Bookmark and Share

Notice: On March 31, it was announced that Statalist is moving from an email list to a forum. The old list will shut down at the end of May, and its replacement, statalist.org is already up and running.


[Date Prev][Date Next][Thread Prev][Thread Next][Date Index][Thread Index]

Re: st: Problem parsing strings that contain "$CHAR"


From   vwiggins@stata.com (Vince Wiggins, StataCorp)
To   statalist@hsphsun2.harvard.edu
Subject   Re: st: Problem parsing strings that contain "$CHAR"
Date   Wed, 21 Apr 2010 10:54:27 -0500

Benoit-Paul Hebert <benoit.hebert@hrsdc-rhdcc.gc.ca> asks about processing
lines that contain dollar signs -- "$".

> I have to parse the lines of SAS syntax files that contain 1) the
> position of a variable in a raw data file, 2) the name of the
> variable, and 3) the data type of the variable. Examples of such
> lines are:
>
> @04075    Variable_B    $5.
> @04080    Variable_C    $CHAR6.
>
> Both "$#" and "$CHAR#" mean that the variable is a string variable
> of # characters.

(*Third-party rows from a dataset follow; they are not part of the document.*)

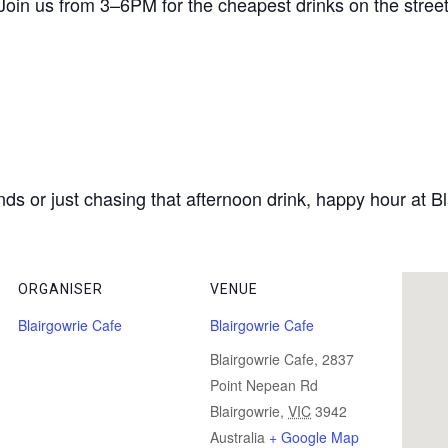
 Join us from 3–6PM for the cheapest drinks on the street 
ds or just chasing that afternoon drink, happy hour at Bl
ORGANISER
VENUE
Blairgowrie Cafe
Blairgowrie Cafe
Blairgowrie Cafe, 2837
Point Nepean Rd
Blairgowrie
,
VIC
3942
Australia
+ Google Map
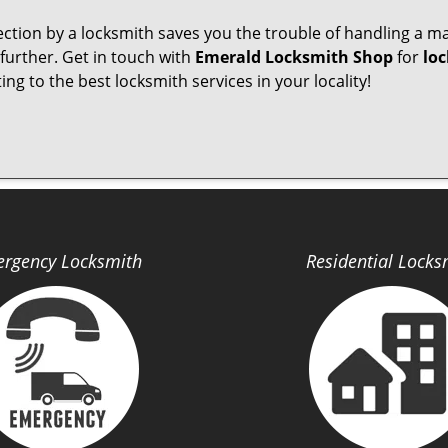
pection by a locksmith saves you the trouble of handling a ma
further. Get in touch with
Emerald Locksmith Shop
for
loc
ng to the best locksmith services in your locality!
rgency Locksmith
Residential Locks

I have no problem parsing the first line above, but
> am looking for advice on what to do with lines that contain a
> sequence like "$CHAR6". Such sequences appear to be evaluated first
> and before the string is parsed, and results in "", as in below:
>
> . loc line @04080    Variable_C    $CHAR6.
> . di "`line'"
> @04080    Variable_C    .
>
> Commands like regexm and tokenize or functions like subinstr also
> see "."  instead of "$CHAR6.", making it impossible (for me at
> least) to retrieve all the relevant information in these lines.

What is happening
-----------------

Benoit-Paul is using standard macro expansion when processing the lines in his
file.  That means that Stata is doing what it always does with macro
expansion, which is to resubstitute all macros recursively until there are no
macros left to expand.  An example will help.

   Assume we have used the -file- command to read a line from a
   file into the local macro -myline- and that line in the file
   is.

      "Hello $CHAR6."

   If we use standard local macro expansion with `myline', e.g., 

      . display `"`myline'"'

   Stata first substitutes the original string for `myline'

      . display `"Hello $CHAR6."'

   Then Stata sees what looks like a global macro -- $CHAR6 --
   and expands that too.  Since we have not defined $CHAR6, that
   just expands to nothing -- "",

      . display `"Hello ."'

   And, we see in our Results Window.

       Hello .


Solution using Stata
--------------------

We can tell Stata to expand a macro only once and NOT recursively resubstitute
macros in the result.  We do that with the -macval()- directive (or pseudo
function, if you prefer).  For example,

      . display `"`macval(myline)'"'

   displays

      Hello $CHAR6.

And, that is really all there is too it.


Sidebar on solution using Stata
-------------------------------

We must also be careful when creating macros using literal strings that
contain what look like macro references.  This will work

       . local a `"`macval(myline)'"'

and the local macro -a- will contain "Hello $CHAR6."  This works because we
did not type a literal string to be assigned to -a-.

If, however, we type

       . local a `"Hello $CHAR6."'

then -a- will contain "Hello ." even before we try to evaluate it.  The macro
substitution for $CHAR6 occurred when -local a `"Hello $CHAR6."'- was run.
When creating macros from literal strings, we need to escape anything in the
string that looks like a macro,

       . local a `"Hello \$CHAR6."'

We will still need to use `macval(a)' when dereferencing -a-.


Solution using Mata
-------------------

Mata is not a macro language like Stata, but a byte-compiled language.  It
treats all letters in a string as just plain letters with no special meaning,
such as macro expansion.

For that reason alone it is a better general-purpose parsing engine than
Stata.  Stata understands Stata and most aspects of its language are built to
make that easy.  That makes Stata great for understanding Stata, but can cause
problems when processing strings that it thinks it should understand (but you
don't want it to).  Mata does not have that problem (virtue?).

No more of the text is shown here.